Other World Premieres include The Invincibles, Mark Kaplan’s rugby film which centres on the 1974 South Africa tour by the British and Irish Lions who broke the boycott and trounced the Boks. For Which I am Prepared to Die tis he story of Hermanus born Roger Bushell, the mastermind behind many escapes from WWII POW camps, including the Great Escape celebrated in a film of the same name. The film is made by Bushell’s niece, Lindy Wilson. In Tribes and Clans is an examination by radical thinkers of the colonial power’s socio-political constructs of tribes and clans. The director is Ntokozo Mahlalela.
Soap Star Dawn Matthews and rap artist HHP (Hip Hop Pantsula) search for their ancestors in the series Who Do You Think You Are? They are directed respectively by Tim Greene and Ernie Vosloo.
Two giants from the art
world Kentridge and Dumas in conversation is directed by Catherine Meyburg.
From the music world Fokofpolisiekar “forgive them for they know not what they do” Bryan Little’s film about the in your face punk rock band Bellville band and the short Jitsvinger: maak it aan! uncovers the world of poet guitarist and hip hopster Quinton Goliath.

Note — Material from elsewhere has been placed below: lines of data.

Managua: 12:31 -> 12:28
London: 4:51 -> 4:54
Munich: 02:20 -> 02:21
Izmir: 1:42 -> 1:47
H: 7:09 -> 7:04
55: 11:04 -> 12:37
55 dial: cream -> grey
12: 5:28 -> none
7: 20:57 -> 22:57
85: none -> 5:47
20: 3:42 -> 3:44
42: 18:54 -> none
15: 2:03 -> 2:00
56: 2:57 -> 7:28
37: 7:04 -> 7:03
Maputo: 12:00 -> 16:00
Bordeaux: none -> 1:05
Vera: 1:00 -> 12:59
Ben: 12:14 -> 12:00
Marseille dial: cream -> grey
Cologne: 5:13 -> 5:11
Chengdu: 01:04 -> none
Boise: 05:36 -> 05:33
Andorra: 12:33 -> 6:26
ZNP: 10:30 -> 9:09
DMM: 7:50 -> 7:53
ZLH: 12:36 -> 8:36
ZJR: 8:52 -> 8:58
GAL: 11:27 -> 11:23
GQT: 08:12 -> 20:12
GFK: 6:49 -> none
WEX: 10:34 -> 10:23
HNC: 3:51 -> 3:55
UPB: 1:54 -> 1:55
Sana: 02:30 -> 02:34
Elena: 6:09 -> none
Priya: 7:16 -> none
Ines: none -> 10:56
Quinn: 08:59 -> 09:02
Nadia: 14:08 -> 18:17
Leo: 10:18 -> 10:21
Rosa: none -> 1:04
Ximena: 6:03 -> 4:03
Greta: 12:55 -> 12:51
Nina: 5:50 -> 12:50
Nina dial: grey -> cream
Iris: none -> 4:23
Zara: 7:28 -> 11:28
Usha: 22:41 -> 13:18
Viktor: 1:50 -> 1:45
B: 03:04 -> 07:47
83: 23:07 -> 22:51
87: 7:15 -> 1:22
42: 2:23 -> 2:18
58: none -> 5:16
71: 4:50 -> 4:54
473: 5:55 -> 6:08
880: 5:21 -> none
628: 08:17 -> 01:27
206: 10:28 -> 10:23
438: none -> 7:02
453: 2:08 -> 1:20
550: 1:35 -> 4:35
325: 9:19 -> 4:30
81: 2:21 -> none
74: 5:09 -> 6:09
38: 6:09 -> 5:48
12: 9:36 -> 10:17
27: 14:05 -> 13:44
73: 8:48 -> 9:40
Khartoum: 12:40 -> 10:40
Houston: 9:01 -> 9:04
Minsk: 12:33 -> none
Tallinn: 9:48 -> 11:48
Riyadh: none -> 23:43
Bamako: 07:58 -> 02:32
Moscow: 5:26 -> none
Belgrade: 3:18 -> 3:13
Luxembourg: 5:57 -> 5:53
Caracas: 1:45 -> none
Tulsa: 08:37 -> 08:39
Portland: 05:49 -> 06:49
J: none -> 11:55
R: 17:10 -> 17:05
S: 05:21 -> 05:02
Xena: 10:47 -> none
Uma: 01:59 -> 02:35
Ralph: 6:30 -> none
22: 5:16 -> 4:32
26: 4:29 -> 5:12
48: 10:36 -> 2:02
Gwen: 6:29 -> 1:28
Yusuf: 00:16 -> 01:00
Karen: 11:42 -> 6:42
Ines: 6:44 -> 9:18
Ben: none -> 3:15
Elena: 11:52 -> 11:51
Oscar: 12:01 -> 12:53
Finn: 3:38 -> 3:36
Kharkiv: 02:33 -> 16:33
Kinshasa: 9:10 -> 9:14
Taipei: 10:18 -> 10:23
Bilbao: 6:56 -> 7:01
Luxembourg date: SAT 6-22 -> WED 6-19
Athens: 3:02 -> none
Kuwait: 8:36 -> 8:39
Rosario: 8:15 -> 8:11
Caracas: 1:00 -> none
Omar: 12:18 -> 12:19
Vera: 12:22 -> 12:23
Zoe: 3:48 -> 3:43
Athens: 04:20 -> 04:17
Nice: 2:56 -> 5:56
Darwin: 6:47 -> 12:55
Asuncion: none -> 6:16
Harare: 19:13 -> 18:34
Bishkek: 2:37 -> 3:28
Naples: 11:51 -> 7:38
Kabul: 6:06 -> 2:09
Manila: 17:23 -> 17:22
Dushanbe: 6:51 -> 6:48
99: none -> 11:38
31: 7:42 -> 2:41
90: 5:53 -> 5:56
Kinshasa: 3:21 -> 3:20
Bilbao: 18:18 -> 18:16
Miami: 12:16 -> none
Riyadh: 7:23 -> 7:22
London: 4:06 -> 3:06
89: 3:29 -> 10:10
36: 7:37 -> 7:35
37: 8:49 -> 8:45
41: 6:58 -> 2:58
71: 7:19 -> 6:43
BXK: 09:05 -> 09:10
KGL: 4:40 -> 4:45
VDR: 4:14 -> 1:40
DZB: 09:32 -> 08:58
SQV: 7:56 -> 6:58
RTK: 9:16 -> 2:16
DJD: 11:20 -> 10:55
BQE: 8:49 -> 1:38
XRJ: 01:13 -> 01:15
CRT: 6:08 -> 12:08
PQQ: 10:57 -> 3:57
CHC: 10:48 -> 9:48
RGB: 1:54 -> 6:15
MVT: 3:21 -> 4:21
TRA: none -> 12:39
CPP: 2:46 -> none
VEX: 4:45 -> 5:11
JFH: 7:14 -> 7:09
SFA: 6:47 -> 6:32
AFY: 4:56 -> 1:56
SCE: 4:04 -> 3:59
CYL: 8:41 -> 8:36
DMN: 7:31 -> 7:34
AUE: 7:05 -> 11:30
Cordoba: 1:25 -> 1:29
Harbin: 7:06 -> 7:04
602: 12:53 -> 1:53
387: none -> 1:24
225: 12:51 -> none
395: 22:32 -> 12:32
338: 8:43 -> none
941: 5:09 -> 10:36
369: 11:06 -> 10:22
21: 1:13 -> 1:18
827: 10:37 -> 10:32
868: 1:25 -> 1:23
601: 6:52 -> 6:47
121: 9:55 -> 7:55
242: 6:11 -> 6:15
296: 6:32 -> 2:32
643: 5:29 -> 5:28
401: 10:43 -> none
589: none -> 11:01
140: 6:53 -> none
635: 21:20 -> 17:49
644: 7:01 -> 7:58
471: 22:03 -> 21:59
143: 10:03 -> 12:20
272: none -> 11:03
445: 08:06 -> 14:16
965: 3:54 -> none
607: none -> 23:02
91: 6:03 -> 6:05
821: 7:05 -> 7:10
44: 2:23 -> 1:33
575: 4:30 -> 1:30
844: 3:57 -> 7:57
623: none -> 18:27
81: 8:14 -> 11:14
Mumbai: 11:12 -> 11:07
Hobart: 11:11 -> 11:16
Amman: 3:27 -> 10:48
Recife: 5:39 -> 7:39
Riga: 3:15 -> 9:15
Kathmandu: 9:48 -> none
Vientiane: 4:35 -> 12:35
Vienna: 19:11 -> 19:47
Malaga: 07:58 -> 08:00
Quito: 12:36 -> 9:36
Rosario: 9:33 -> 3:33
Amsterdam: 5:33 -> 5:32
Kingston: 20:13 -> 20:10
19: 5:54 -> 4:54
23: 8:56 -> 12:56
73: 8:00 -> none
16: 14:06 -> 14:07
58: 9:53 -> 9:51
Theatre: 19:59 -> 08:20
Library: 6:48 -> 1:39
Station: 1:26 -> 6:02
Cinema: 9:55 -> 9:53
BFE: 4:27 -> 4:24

The Pioneer of Paraguay a short film about -a South African stranded in South America.
The Last Voyage director Genadendal born, Riaan Hendricks makes a personal journey at the time of his father’s death.
Craig and Damon Foster look at climate change from an African perspective in Nature of Life. Two short films under the banner of Healing Power of Nature are Liz Fish’s Deep Friends set in a chimpanzee Sanctuary in Zambia and River Of Ashes Emma Bestall’s film about the River Ganges, abused holy mother.
Encounters has partnered with the prestigious Goodman Gallery in showcasing the
best of films made by South African artists, this will include a special screening entitled Artslot and a screening of select shorts prior some of the feature films.
Two South African Premieres are Sea Point Days, Emmy Award winning director Francois Verster’s impressionistic look at life on the promenade and in the pools.
Zola Maseko explores the wealth of 900 years of African Intellectual output in a library in The Manuscripts of Timbuktu.
Other South African films are Lunchbox Bullies which explores why bullies bully, and Daughter of Spirits Mother of Mine shows that the call of the ancestors is not always a gift and the short film Soul Train looks at the church coaches on the commuter trains from Soweto to Jozi.
Master Classes at Encounters: Velcrow Ripper - creating soundscape; and Yoav Shamir - how to gain access to subjects when dealing with sensitive issues.
Panel Discussions: Defamation Q&A with Yoav
Shamir (moderated Nathan Geffen, and Shelagh Gastrow)
Waltz with Bashir and Slaves - Caught Up in the Machine
With Prof Schabbir Ahmed Wadee, Prof Sebastian van As, Shirley
Gunn, Haroon Gunn-Salie, Andries Botha.
Daughter of Spirits Mother of Mine – Ubizo- Blessing or Curse
with Tebogo Nkoana, Annelie Zanemvula De Wet and others.